Ağır hasta tutuklu gazeteci Ayık için cezaevi koşulları zor geçiyor

Ağır hasta gazeteci Devrim Ayık’ın annesi Hülya Ayık cezaevindeki koşulların hastalığı giderek ağırlaşan oğlu için çok zor olduğunu belirterek, oğlunun çalıştığı dönemde hastalığını unuttuğunu ifade etti.  

Özgür Halk Dergisi çalışanı olan Devrim Ayık ile 13 kişi hakkında “Örgüt üyesi olmak” ve “Örgüte yardım etmek” iddiasıyla 2015 yılında açılan davanın son duruşması İzmir 2’nci Ağır Ceza Mahkemesi’nde 17 Haziran’da görüldü. Mahkeme heyeti Ayık’ın 12 yıl hapis cezası ile cezalandırılmasına karar verdi. Cezada indirim yapmayan mahkeme, Ayık’ın tutukluluk halinin devamına karar verdi.

DİNDAR KARATAŞ

Avukat Sağlam: “Sağlığıyla ilgili ciddi endişelerimiz var”

Karar duruşması öncesinde Ayık’ın avukatı Kasım Sağlam ve annesi Hülya Ayık ile konuştuk.
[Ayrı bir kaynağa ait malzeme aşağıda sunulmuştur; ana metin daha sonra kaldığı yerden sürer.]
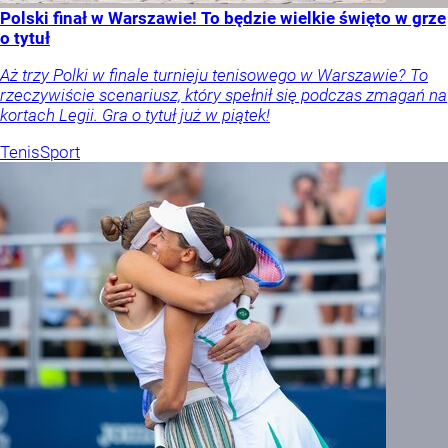
Polski finał w Warszawie! To będzie wielkie święto w grze
o tytuł
Aż trzy Polki w finale turnieju tenisowego w Warszawie? To
rzeczywiście scenariusz, który spełnił się podczas zmagań na
kortach Legii. Gra o tytuł już w piątek!
Tenis
Sport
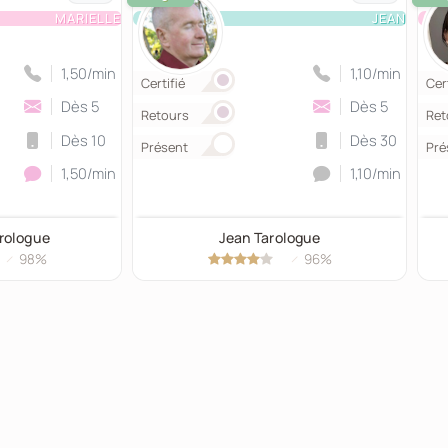
MARIELLE
JEAN
1,50/min
1,10/min
Certifié
Cert
Dès 5
Dès 5
Retours
Ret
Dès 10
Dès 30
Présent
Pré
1,50/min
1,10/min
trologue
Jean Tarologue
98%
96%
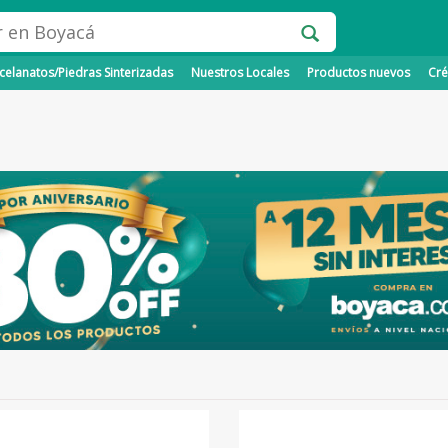
elanatos/Piedras Sinterizadas
Nuestros Locales
Productos nuevos
Cré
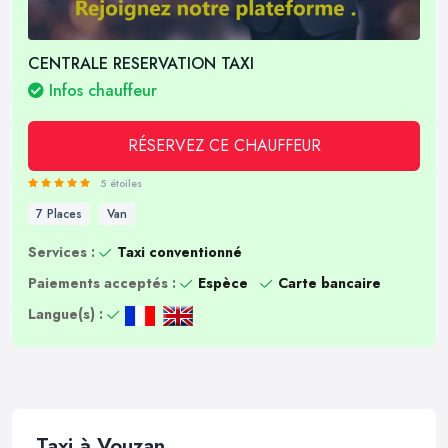
CENTRALE RESERVATION TAXI
Infos chauffeur
RÉSERVEZ CE CHAUFFEUR
5 étoiles
7 Places
Van
Services :
Taxi conventionné
Paiements acceptés :
Espèce
Carte bancaire
Langue(s) :
Taxi à Vouzan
Avukat Sağlam, Ayık hakkında  dosyada delil olarak sadece telefon  kayıtlarının olduğunu bundan dolayı ceza talep edilmesinin hukuki olmadığını ifade etti.

Dosyada yer alan tape kayıtlarının Yargıtay kararları dikkate alındığında tek başına hüküm vermek için yeterli bir delil olmayacağını söyleyen Sağlam,”Mevcut deliller ile suçlama konusunda ceza verilmemesi gerekirken bu ve benzeri siyasi davalarda maalesef adil ve hakkaniyetli yargılamalar yapılmıyor. Bununla ilgili de çok sağlıklı bir karar verileceğini düşünmüyoruz. Dava dosyası kapsamında 3 kez sağlık sorunları nedeniyle tahliye edildi. sağlığı ile ilgili çok ciddi endişelerimiz var” diye konuştu.
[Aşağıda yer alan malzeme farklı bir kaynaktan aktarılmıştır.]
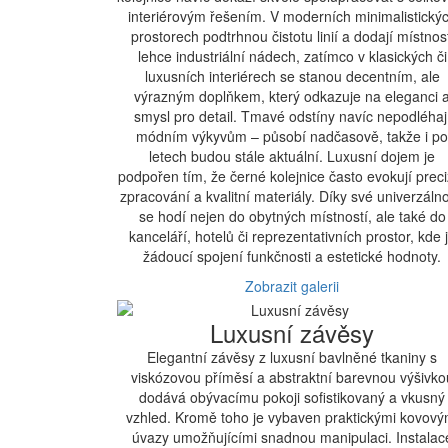
interiérovým řešením. V moderních minimalistický
prostorech podtrhnou čistotu linií a dodají místnost
lehce industriální nádech, zatímco v klasických či
luxusních interiérech se stanou decentním, ale
výrazným doplňkem, který odkazuje na eleganci 
smysl pro detail. Tmavé odstíny navíc nepodléhaj
módním výkyvům – působí nadčasově, takže i po
letech budou stále aktuální. Luxusní dojem je
podpořen tím, že černé kolejnice často evokují preci
zpracování a kvalitní materiály. Díky své univerzálno
se hodí nejen do obytných místností, ale také do
kanceláří, hotelů či reprezentativních prostor, kde 
žádoucí spojení funkčnosti a estetické hodnoty.
Zobrazit galerii
Luxusní závěsy
Elegantní závěsy z luxusní bavlněné tkaniny s
viskózovou příměsí a abstraktní barevnou výšivko
dodává obývacímu pokoji sofistikovaný a vkusný
vzhled. Kromě toho je vybaven praktickými kovový
úvazy umožňujícími snadnou manipulaci. Instalac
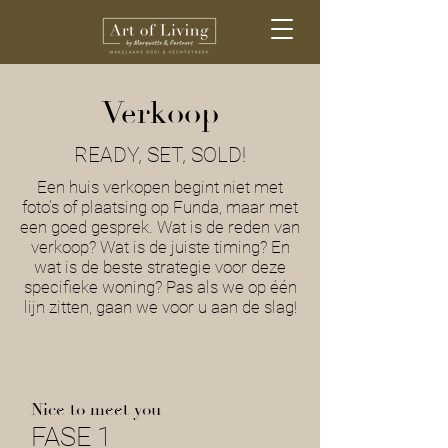
Verkoop
READY, SET, SOLD!
Een huis verkopen begint niet met
foto’s of plaatsing op Funda, maar met
een goed gesprek. Wat is de reden van
verkoop? Wat is de juiste timing? En
wat is de beste strategie voor deze
specifieke woning? Pas als we op één
lijn zitten, gaan we voor u aan de slag!
Nice to meet you
FASE 1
Ailesinden aldığımız bilgiye göre, Ayık, 2017’de ilk kez tutuklandığında chron hastasıydı (bağırsağın yüzeyinin iltihaplanması) ve tutuklanmadan önce ameliyatla bağırsağının bir bölümü alındı. Cezaevinde hastalığı nüksetti, ameliyatla bağırsağının bir bölümü daha alındı. Bir gözü görmeyen, diğer gözü de 30 derece gören Ayık’a bir ay önce ise kulaklarının duymaması nedeniyle işitme cihazı takıldı.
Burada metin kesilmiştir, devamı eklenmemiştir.